■ Your objective
All records, exactly as written, minus the pictures: copy them out.

■ Material shown
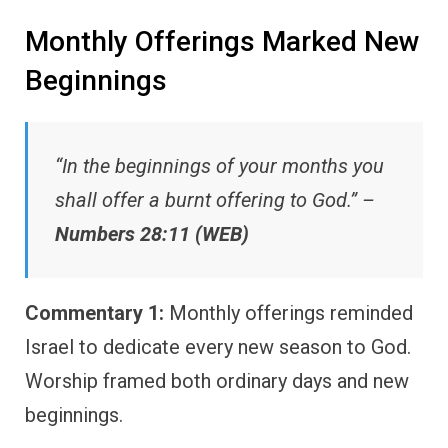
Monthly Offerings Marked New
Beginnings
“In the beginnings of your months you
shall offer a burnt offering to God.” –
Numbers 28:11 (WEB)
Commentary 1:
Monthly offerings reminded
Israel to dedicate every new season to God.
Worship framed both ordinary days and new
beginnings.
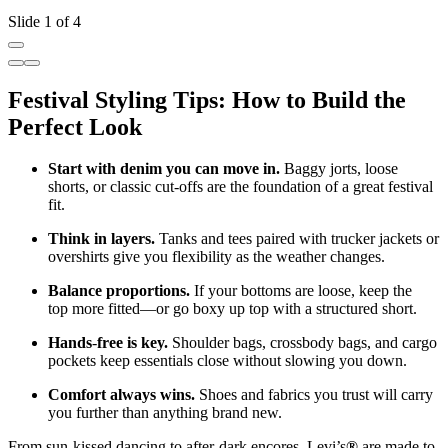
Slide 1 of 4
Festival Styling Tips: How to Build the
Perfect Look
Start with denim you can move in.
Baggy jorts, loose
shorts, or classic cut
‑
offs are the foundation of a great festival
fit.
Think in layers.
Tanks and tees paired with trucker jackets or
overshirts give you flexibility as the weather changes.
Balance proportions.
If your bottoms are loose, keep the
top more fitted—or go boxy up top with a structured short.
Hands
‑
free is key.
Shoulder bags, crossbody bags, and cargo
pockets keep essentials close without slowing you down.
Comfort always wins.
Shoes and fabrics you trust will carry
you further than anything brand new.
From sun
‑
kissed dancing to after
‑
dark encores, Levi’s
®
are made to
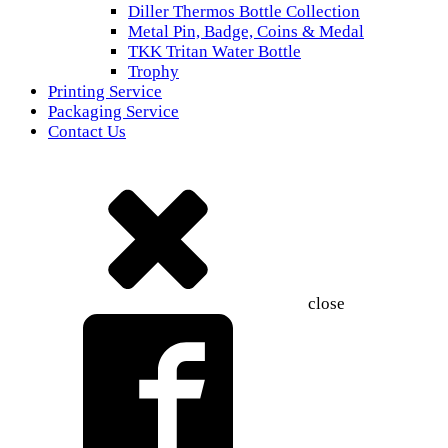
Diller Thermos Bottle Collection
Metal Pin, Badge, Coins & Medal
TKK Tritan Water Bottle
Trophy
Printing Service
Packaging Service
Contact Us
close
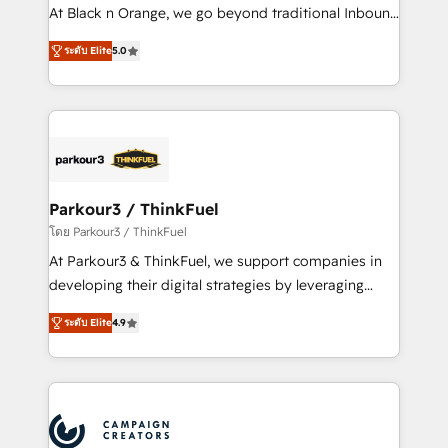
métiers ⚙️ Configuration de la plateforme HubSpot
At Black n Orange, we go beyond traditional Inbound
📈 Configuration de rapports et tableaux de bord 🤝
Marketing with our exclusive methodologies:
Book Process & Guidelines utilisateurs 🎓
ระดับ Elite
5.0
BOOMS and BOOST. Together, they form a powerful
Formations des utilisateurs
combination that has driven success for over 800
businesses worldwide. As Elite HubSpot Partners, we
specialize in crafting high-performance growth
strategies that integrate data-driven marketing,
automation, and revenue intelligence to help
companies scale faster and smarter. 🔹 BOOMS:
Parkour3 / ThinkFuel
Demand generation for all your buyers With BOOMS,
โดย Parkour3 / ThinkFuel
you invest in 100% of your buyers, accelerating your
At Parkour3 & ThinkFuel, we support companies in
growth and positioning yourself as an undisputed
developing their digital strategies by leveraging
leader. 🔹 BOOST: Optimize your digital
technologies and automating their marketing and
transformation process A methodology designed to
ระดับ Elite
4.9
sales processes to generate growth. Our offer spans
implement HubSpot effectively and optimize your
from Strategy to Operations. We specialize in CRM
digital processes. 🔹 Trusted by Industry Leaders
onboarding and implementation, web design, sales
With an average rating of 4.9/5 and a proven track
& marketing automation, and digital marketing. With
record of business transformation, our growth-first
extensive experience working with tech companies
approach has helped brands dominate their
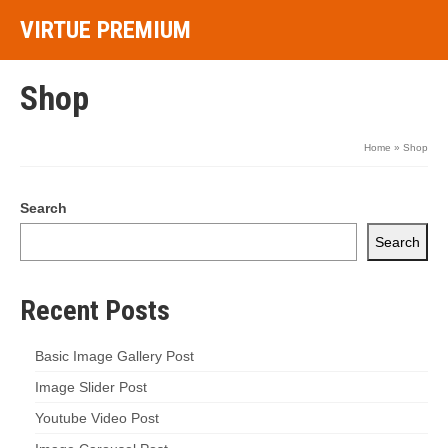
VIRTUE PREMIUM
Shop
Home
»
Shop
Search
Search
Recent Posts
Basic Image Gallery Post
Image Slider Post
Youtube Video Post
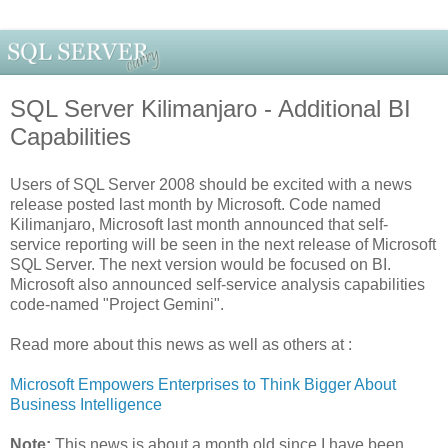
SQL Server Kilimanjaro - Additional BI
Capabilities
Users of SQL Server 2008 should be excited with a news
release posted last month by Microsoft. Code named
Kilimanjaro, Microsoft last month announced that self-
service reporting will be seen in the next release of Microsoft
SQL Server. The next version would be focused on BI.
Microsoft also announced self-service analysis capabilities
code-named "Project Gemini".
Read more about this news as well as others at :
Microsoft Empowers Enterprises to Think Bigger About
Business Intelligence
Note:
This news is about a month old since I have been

■ Finished exercise
Monthly Offerings Marked New
Beginnings
“In the beginnings of your months you
shall offer a burnt offering to God.” –
Numbers 28:11 (WEB)
Commentary 1:
Monthly offerings reminded
Israel to dedicate every new season to God.
Worship framed both ordinary days and new
beginnings.
Slide 1 of 4
Festival Styling Tips: How to Build the
Perfect Look
Start with denim you can move in.
Baggy jorts, loose
shorts, or classic cut
‑
offs are the foundation of a great festival
fit.
Think in layers.
Tanks and tees paired with trucker jackets or
overshirts give you flexibility as the weather changes.
Balance proportions.
If your bottoms are loose, keep the
top more fitted—or go boxy up top with a structured short.
Hands
‑
free is key.
Shoulder bags, crossbody bags, and cargo
pockets keep essentials close without slowing you down.
Comfort always wins.
Shoes and fabrics you trust will carry
you further than anything brand new.
From sun
‑
kissed dancing to after
‑
dark encores, Levi’s
®
are made to
Diller Thermos Bottle Collection
Metal Pin, Badge, Coins & Medal
TKK Tritan Water Bottle
Trophy
Printing Service
Packaging Service
Contact Us
close
métiers ⚙️ Configuration de la plateforme HubSpot
At Black n Orange, we go beyond traditional Inbound
📈 Configuration de rapports et tableaux de bord 🤝
Marketing with our exclusive methodologies:
Book Process & Guidelines utilisateurs 🎓
ระดับ Elite
5.0
BOOMS and BOOST. Together, they form a powerful
Formations des utilisateurs
combination that has driven success for over 800
businesses worldwide. As Elite HubSpot Partners, we
specialize in crafting high-performance growth
strategies that integrate data-driven marketing,
automation, and revenue intelligence to help
companies scale faster and smarter. 🔹 BOOMS:
Parkour3 / ThinkFuel
Demand generation for all your buyers With BOOMS,
โดย Parkour3 / ThinkFuel
you invest in 100% of your buyers, accelerating your
At Parkour3 & ThinkFuel, we support companies in
growth and positioning yourself as an undisputed
developing their digital strategies by leveraging
leader. 🔹 BOOST: Optimize your digital
technologies and automating their marketing and
transformation process A methodology designed to
ระดับ Elite
4.9
sales processes to generate growth. Our offer spans
implement HubSpot effectively and optimize your
from Strategy to Operations. We specialize in CRM
digital processes. 🔹 Trusted by Industry Leaders
onboarding and implementation, web design, sales
With an average rating of 4.9/5 and a proven track
& marketing automation, and digital marketing. With
record of business transformation, our growth-first
extensive experience working with tech companies
approach has helped brands dominate their
VIRTUE PREMIUM
Shop
Home
»
Shop
Search
Search
Recent Posts
Basic Image Gallery Post
Image Slider Post
Youtube Video Post
SQL Server Kilimanjaro - Additional BI
Capabilities
Users of SQL Server 2008 should be excited with a news
release posted last month by Microsoft. Code named
Kilimanjaro, Microsoft last month announced that self-
service reporting will be seen in the next release of Microsoft
SQL Server. The next version would be focused on BI.
Microsoft also announced self-service analysis capabilities
code-named "Project Gemini".
Read more about this news as well as others at :
Microsoft Empowers Enterprises to Think Bigger About
Business Intelligence
Note:
This news is about a month old since I have been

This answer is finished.